From: Lucas via Bugspray Bot <bugbot@kernel.org>
To: jlayton@kernel.org, trondmy@kernel.org, anna@kernel.org,
cel@kernel.org, linux-nfs@vger.kernel.org
Subject: NFS Server Issues with RDMA in Kernel 6.13.6
Date: Thu, 13 Mar 2025 18:35:08 +0000 [thread overview]
Message-ID: <20250313-b219865c0-2a34cbc6e249@bugzilla.kernel.org> (raw)
Lucas added an attachment on Kernel.org Bugzilla:
Created attachment 307819
NFS over RDMA - Watchdog detected hard LOCKUP on cpu
Hi
I am experiencing stability and performance issues when using NFS (kernel 6.13.6) over rdma protocol.

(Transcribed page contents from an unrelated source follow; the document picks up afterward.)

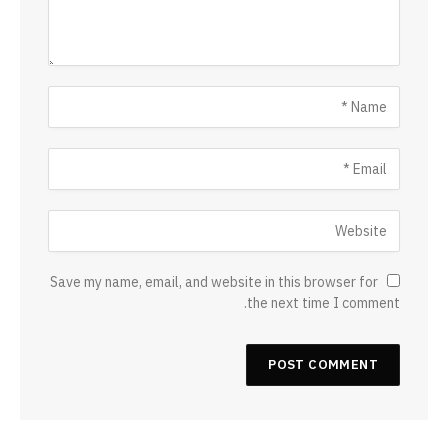
Save my name, email, and website in this browser for
the next time I comment.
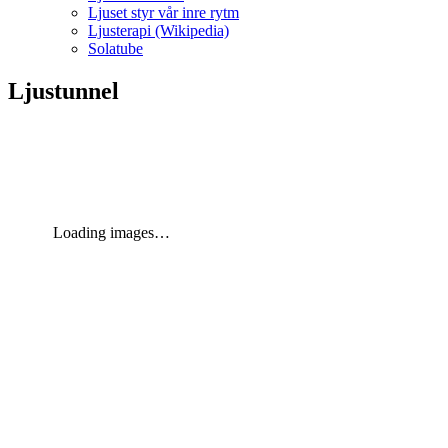
Ljuset styr vår inre rytm
Ljusterapi (Wikipedia)
Solatube
Ljustunnel
Loading images…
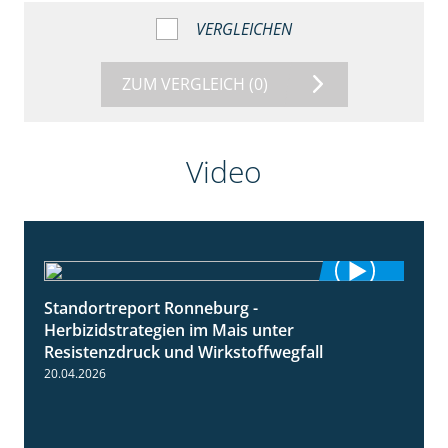
VERGLEICHEN
ZUM VERGLEICH
(0)
Video
Standortreport Ronneburg -
7:01
Herbizidstrategien im Mais unter
Resistenzdruck und Wirkstoffwegfall
20.04.2026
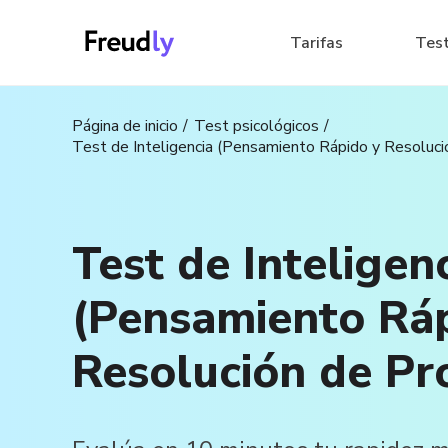
Tarifas
Tes
Página de inicio
Test psicológicos
Test de Inteligencia (Pensamiento Rápido y Resoluc
Test de Inteligen
(Pensamiento Ráp
Resolución de Pr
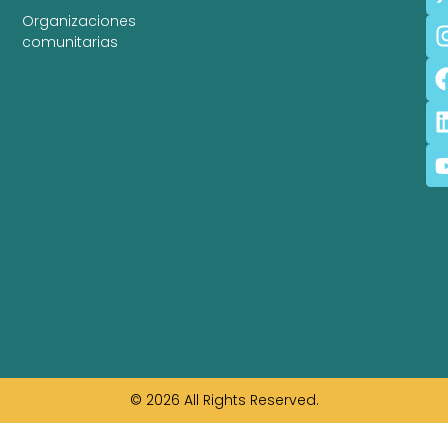
Organizaciones
comunitarias
© 2026 All Rights Reserved.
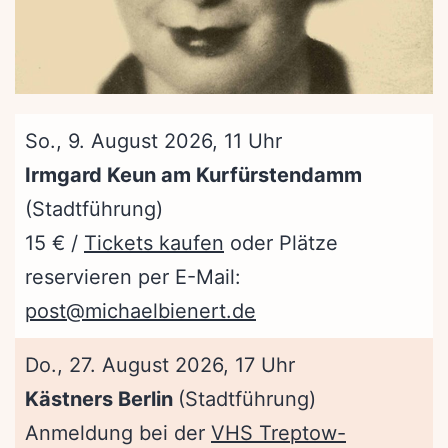
So., 9. August 2026, 11 Uhr
Irmgard Keun am Kurfürstendamm
(Stadtführung)
15 € /
Tickets kaufen
oder Plätze
reservieren per E-Mail:
post@michaelbienert.de
Do., 27. August 2026, 17 Uhr
Kästners Berlin
(Stadtführung)
Anmeldung bei der
VHS Treptow-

All what I need to do to trigger the issue is connect client and start read / write operations.
Fastest way to reproduce issue is by running fio job:
fio --name=test --rw=randwrite --bs=4k --filename=/mnt/nfs/test.io --size=40G --direct=1 --numjobs=18 --iodepth=24 --exitall --group_reporting --ioengine=libaio --time_based --runtime=300
Dmesg says: "watchdog: Watchdog detected hard LOCKUP on cpu "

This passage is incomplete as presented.